[Material supplied — start]

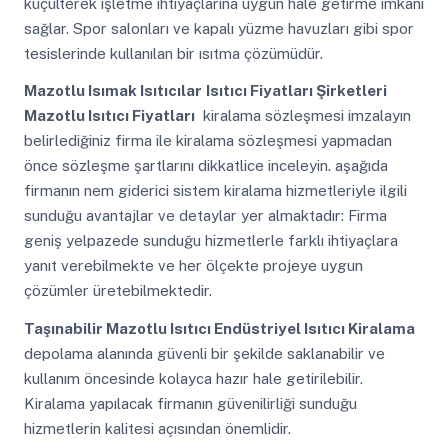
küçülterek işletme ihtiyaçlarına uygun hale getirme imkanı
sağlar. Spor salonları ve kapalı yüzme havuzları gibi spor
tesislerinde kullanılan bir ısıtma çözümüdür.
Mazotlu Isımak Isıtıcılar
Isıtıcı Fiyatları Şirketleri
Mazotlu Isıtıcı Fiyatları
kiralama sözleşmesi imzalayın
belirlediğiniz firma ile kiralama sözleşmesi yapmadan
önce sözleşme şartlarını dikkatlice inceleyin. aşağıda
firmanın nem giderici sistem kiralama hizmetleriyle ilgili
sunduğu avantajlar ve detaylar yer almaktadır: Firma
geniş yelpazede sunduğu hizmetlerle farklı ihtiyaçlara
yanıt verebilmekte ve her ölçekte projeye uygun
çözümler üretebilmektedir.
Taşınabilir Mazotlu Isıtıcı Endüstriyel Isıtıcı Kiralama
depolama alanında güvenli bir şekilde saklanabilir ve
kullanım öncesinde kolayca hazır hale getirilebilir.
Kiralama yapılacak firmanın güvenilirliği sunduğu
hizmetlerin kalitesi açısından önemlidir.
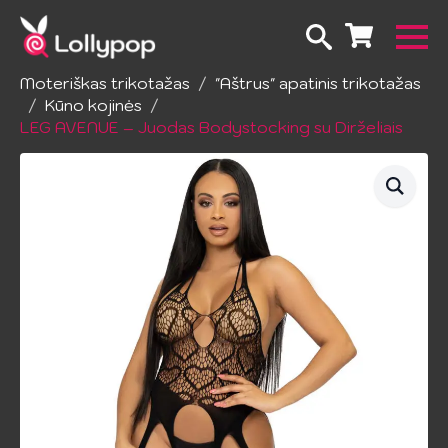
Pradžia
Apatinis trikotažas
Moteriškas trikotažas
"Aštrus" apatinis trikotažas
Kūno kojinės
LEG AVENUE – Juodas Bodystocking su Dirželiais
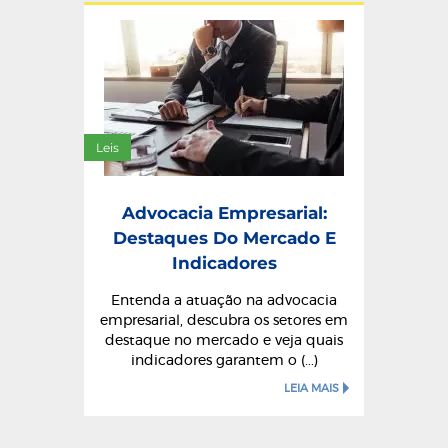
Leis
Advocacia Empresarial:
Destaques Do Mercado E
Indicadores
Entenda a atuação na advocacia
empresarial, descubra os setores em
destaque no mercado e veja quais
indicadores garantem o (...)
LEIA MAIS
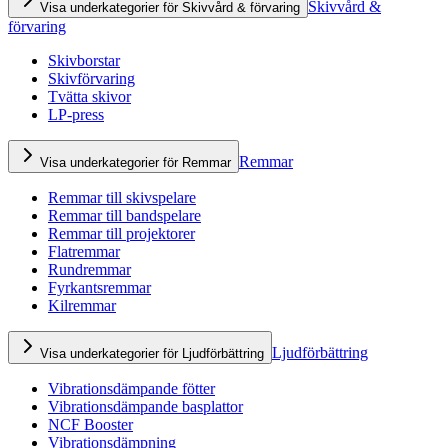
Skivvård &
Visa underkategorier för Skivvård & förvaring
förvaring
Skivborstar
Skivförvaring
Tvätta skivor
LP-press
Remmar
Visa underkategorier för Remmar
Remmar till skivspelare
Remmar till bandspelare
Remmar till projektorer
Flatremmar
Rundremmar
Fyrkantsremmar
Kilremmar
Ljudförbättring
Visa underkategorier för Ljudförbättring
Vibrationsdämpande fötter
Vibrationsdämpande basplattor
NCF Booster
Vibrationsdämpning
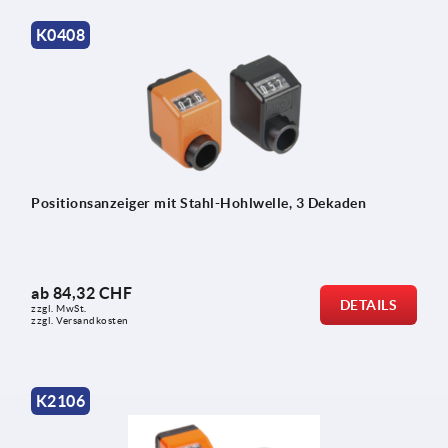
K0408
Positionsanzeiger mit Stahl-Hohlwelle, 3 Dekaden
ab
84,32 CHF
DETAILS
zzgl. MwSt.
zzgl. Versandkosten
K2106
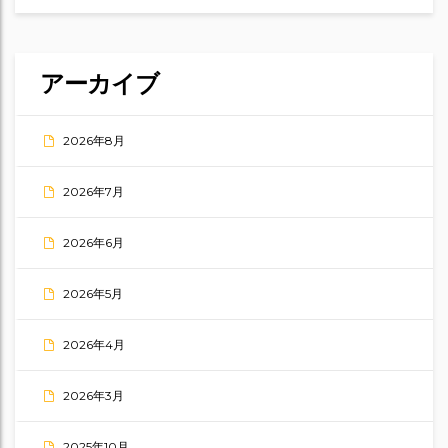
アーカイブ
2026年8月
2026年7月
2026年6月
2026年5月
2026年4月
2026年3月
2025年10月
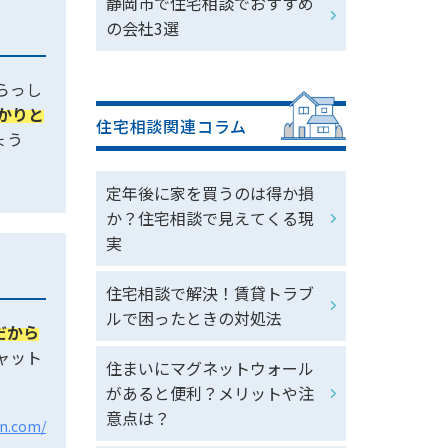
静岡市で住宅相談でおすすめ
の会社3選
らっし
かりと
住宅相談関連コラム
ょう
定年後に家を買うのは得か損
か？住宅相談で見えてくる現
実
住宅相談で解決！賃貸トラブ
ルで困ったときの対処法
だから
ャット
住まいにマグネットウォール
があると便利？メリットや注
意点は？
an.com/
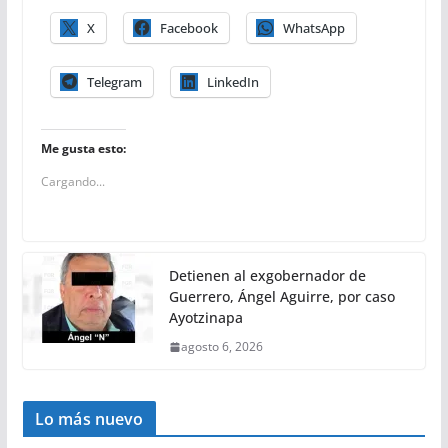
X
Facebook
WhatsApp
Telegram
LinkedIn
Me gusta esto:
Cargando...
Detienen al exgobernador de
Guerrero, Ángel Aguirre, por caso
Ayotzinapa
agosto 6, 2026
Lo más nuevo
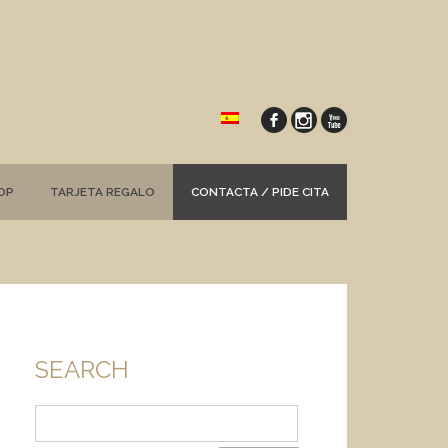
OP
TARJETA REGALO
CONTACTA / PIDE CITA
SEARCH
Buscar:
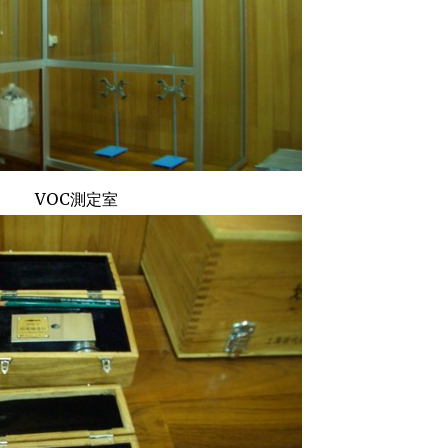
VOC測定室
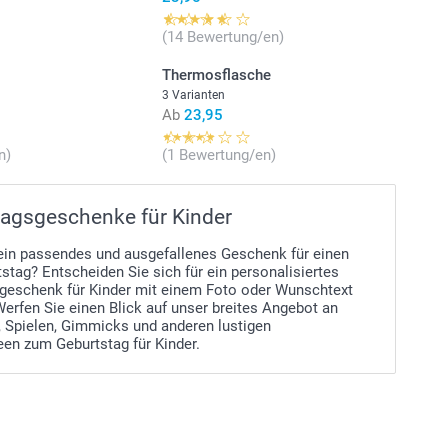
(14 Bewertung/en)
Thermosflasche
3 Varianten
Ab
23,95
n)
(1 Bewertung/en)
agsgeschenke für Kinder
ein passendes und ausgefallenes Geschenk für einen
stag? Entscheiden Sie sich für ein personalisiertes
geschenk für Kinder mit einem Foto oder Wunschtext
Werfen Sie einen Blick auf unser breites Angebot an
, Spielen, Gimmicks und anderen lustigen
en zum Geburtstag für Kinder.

[Material supplied — finish]
[Material supplied — start]

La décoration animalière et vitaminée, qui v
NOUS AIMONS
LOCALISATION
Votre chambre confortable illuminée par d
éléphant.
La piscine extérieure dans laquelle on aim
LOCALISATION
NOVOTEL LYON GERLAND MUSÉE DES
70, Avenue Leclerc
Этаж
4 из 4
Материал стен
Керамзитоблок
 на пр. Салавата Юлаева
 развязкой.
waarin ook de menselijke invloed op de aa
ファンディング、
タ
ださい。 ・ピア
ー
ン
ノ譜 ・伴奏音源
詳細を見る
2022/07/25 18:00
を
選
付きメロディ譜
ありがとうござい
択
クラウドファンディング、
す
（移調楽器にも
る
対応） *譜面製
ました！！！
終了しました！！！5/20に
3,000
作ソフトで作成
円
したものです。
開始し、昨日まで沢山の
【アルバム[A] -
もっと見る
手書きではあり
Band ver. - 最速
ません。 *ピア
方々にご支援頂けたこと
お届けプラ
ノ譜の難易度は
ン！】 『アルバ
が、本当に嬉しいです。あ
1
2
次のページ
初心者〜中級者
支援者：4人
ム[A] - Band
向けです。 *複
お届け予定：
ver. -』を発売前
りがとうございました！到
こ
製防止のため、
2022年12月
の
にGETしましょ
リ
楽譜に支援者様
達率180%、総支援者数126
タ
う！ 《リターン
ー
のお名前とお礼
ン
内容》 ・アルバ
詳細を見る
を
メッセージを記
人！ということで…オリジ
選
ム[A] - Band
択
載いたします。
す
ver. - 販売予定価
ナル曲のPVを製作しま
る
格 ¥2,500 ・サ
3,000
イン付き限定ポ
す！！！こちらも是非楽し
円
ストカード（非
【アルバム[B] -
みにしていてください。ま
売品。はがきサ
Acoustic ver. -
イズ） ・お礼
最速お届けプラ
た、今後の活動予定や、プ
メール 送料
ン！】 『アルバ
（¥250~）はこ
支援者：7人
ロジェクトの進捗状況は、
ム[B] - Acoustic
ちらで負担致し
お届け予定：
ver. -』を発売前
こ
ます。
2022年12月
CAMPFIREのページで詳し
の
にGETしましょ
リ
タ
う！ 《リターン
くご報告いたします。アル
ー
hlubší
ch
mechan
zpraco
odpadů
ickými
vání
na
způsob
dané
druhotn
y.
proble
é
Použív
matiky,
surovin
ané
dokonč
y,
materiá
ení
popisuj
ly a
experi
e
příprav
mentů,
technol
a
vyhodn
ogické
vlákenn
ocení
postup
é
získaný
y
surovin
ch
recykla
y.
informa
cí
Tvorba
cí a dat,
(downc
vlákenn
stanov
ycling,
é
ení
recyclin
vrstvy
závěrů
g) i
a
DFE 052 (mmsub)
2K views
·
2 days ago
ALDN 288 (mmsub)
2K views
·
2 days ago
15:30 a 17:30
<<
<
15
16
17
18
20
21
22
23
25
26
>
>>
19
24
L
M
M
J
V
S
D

[Material supplied — finish]

Required work -
With the first line being the one containing "agsgeschenke für Kinder" and the last line the one containing "en zum Geburtstag für Kinder.", transcribe exactly the lines above that fall in that range.

Solved exercise -
agsgeschenke für Kinder
ein passendes und ausgefallenes Geschenk für einen
stag? Entscheiden Sie sich für ein personalisiertes
geschenk für Kinder mit einem Foto oder Wunschtext
Werfen Sie einen Blick auf unser breites Angebot an
, Spielen, Gimmicks und anderen lustigen
en zum Geburtstag für Kinder.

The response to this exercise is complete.